The thundering Grade II-listed Brutalist structure was designed by Swiss architect Richard Seifert and completed in 1966. It was among the city’s first tall buildings, made using precast structural components – then in its relative infancy – but the 34-storey office block was also chronically under-occupied, and was often referred to as ‘London’s empty skyscraper.’
‘The technical task of physically converting a building of this type and the construction process this involved posed a significant challenge that required a highly creative approach,’ said the firm’s senior designer Tim Bowder-Ridger.
Conran + Partners took cues from the building’s futuristic exterior, whose honeycomb Portland stone design has been given a spruce and fitted with new windows.
Adds Almacantar: ‘The building’s personality comes from its texture, which creates a deep three-dimensional pattern of shadow and light. This movement from shadow to light is the inspiration behind the Conran + Partners-designed interior.’
Like the restored lobby – which features Carrara marble and black terrazzo – apartments are designed with monochrome colour palettes. Dark timber-lined cores branch off into bright, lightly-coloured bedrooms and shared living spaces with blonde timber elements and huge expanses of glass.
Bespoke ironmongery, joinery and tiling have also been fitted inside the dwellings, which start at £1.8 million for a one-bedroom home, rising to £7 to £8.5 million for a three bed. Buyers can choose from a selection of interiors by Conran + Partners or design firm Morpheus – or purchase their unit raw.
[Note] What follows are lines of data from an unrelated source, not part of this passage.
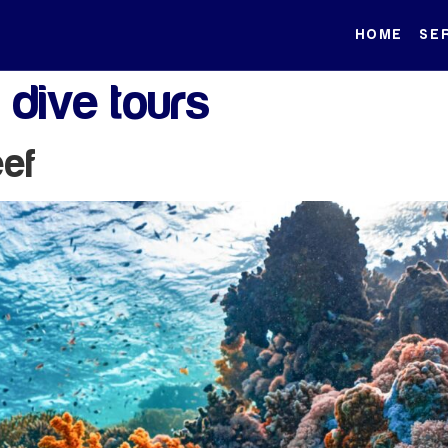
HOME
SE
 dive tours
eef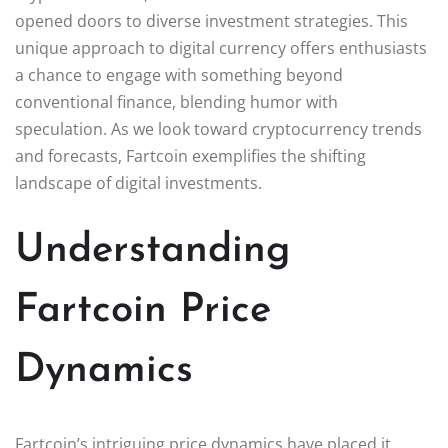
opened doors to diverse investment strategies. This
unique approach to digital currency offers enthusiasts
a chance to engage with something beyond
conventional finance, blending humor with
speculation. As we look toward cryptocurrency trends
and forecasts, Fartcoin exemplifies the shifting
landscape of digital investments.
Understanding
Fartcoin Price
Dynamics
Fartcoin’s intriguing price dynamics have placed it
They’re a steal compared to the £55m duplex penthouse, which crowns the Modernist building.
Amenities include a first-floor swimming pool, gym and sauna. A residents club – with caterers kitchen cinema and spa – will occupy the floor above.
Back on the ground, MICA (formerly Rick Mathers Architects) is overseeing the redesign of Centre Point’s 15,000 sq ft street-level public square, which will be unveiled at the end of the year. It will include cafés, retail spaces and restaurants, while the new Tottenham Court Road station at the base of the building will welcome Crossrail in December 2018. (The 26-mile hyper-fast route is set to open fully in 2019).